### TASK BRIEF
A line belongs in the answer if it contains "waarbij"; copy every such line from the entries below.

### THE RECORDS
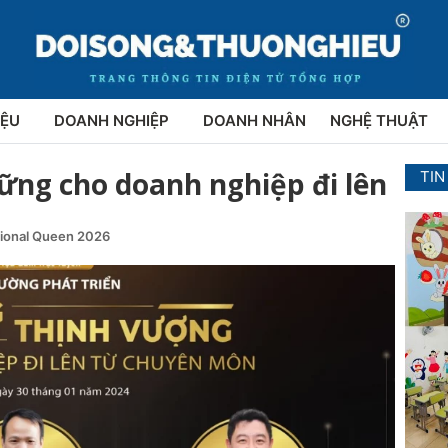
IỆU
DOANH NGHIỆP
DOANH NHÂN
NGHỆ THUẬT
vững cho doanh nghiệp đi lên
TIN
tional Queen 2026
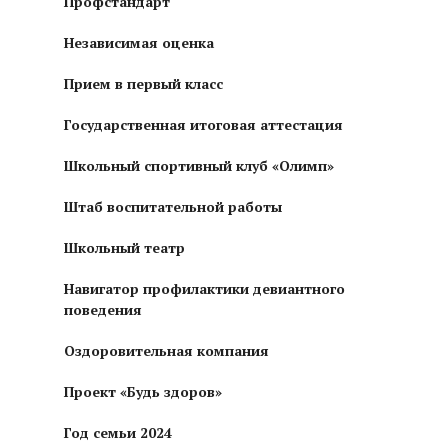
Профстандарт
Независимая оценка
Прием в первый класс
Государственная итоговая аттестация
Школьный спортивный клуб «Олимп»
Штаб воспитательной работы
Школьный театр
Навигатор профилактики девиантного
поведения
Оздоровительная компания
Проект «Будь здоров»
Год семьи 2024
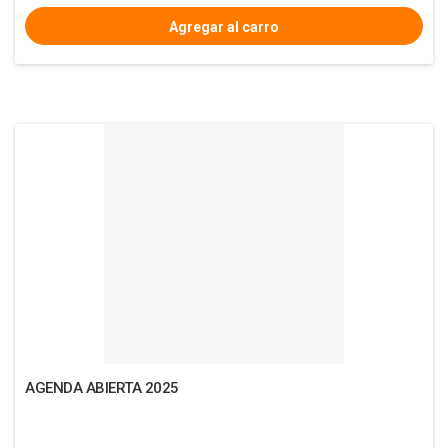
AGENDA ABIERTA 2025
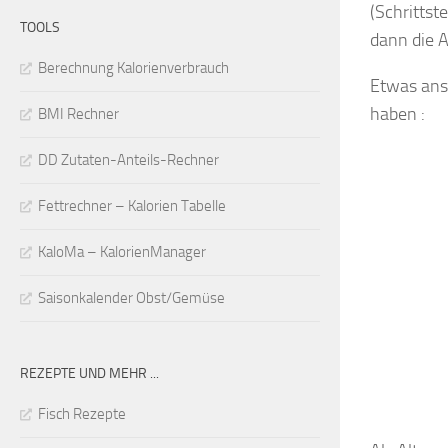
(Schrittst
TOOLS
dann die 
Berechnung Kalorienverbrauch
Etwas ansc
haben :
BMI Rechner
DD Zutaten-Anteils-Rechner
Fettrechner – Kalorien Tabelle
KaloMa – KalorienManager
Saisonkalender Obst/Gemüse
REZEPTE UND MEHR ...
Fisch Rezepte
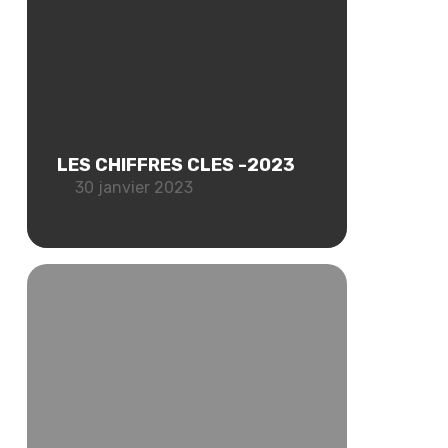
LES CHIFFRES CLES -2023
30 janvier 2023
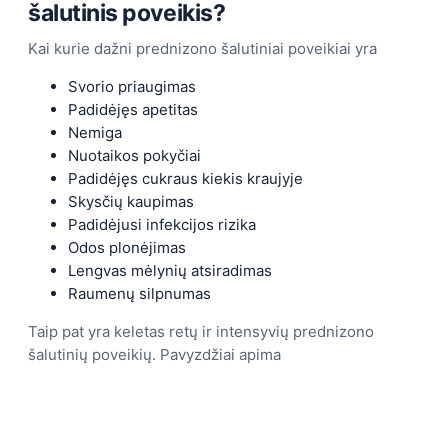
šalutinis poveikis?
Kai kurie dažni prednizono šalutiniai poveikiai yra
Svorio priaugimas
Padidėjęs apetitas
Nemiga
Nuotaikos pokyčiai
Padidėjęs cukraus kiekis kraujyje
Skysčių kaupimas
Padidėjusi infekcijos rizika
Odos plonėjimas
Lengvas mėlynių atsiradimas
Raumenų silpnumas
Taip pat yra keletas retų ir intensyvių prednizono
šalutinių poveikių. Pavyzdžiai apima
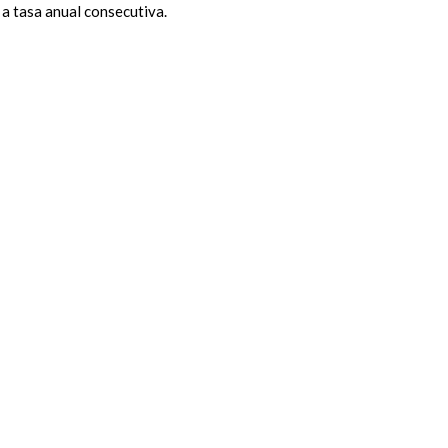
 a tasa anual consecutiva.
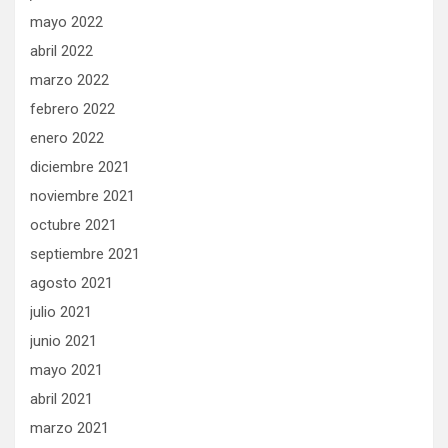
mayo 2022
abril 2022
marzo 2022
febrero 2022
enero 2022
diciembre 2021
noviembre 2021
octubre 2021
septiembre 2021
agosto 2021
julio 2021
junio 2021
mayo 2021
abril 2021
marzo 2021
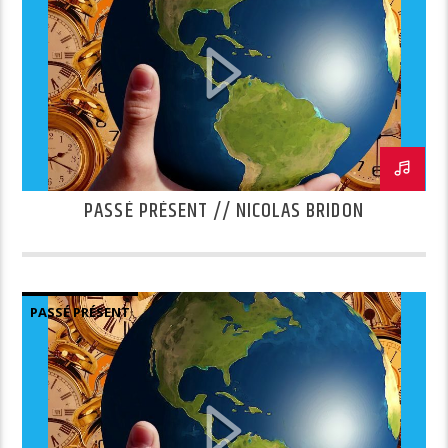
PASSÉ PRÉSENT // NICOLAS BRIDON
PASSÉ PRÉSENT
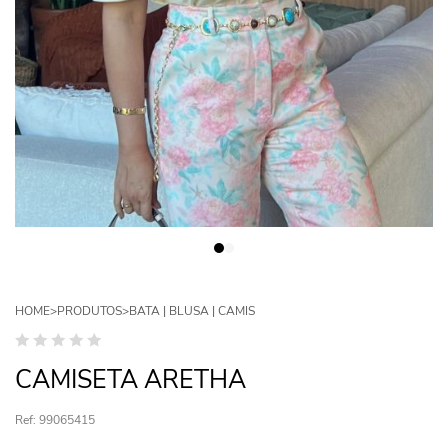
HOME
>
PRODUTOS
>
BATA | BLUSA | CAMIS
CAMISETA ARETHA
Ref: 99065415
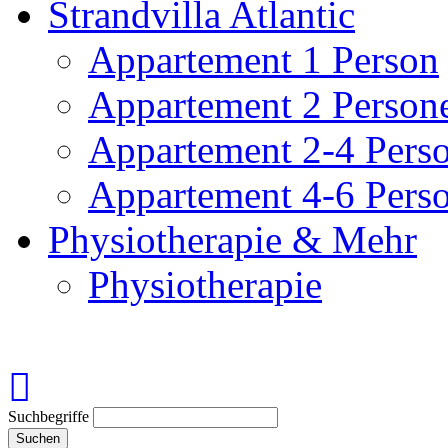
Strandvilla Atlantic
Appartement 1 Person
Appartement 2 Person
Appartement 2-4 Pers
Appartement 4-6 Pers
Physiotherapie & Mehr
Physiotherapie
Suchbegriffe
Suchen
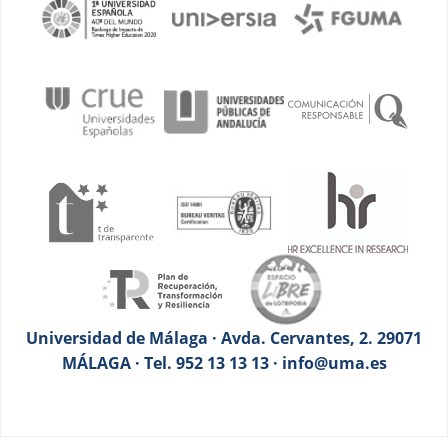
Universidad de Málaga · Avda. Cervantes, 2. 29071
MÁLAGA · Tel. 952 13 13 13 · info@uma.es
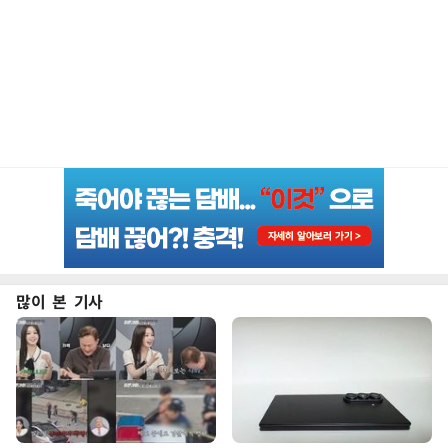
많이 본 기사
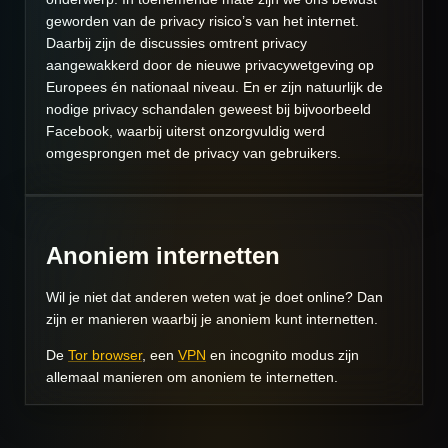
geworden van de privacy risico’s van het internet.
Daarbij zijn de discussies omtrent privacy
aangewakkerd door de nieuwe privacywetgeving op
Europees én nationaal niveau. En er zijn natuurlijk de
nodige privacy schandalen geweest bij bijvoorbeeld
Facebook, waarbij uiterst onzorgvuldig werd
omgesprongen met de privacy van gebruikers.
Anoniem internetten
Wil je niet dat anderen weten wat je doet online? Dan
zijn er manieren waarbij je anoniem kunt internetten.
De
Tor browser
, een
VPN
en incognito modus zijn
allemaal manieren om anoniem te internetten.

### TASK ANSWER
Facebook, waarbij uiterst onzorgvuldig werd
zijn er manieren waarbij je anoniem kunt internetten.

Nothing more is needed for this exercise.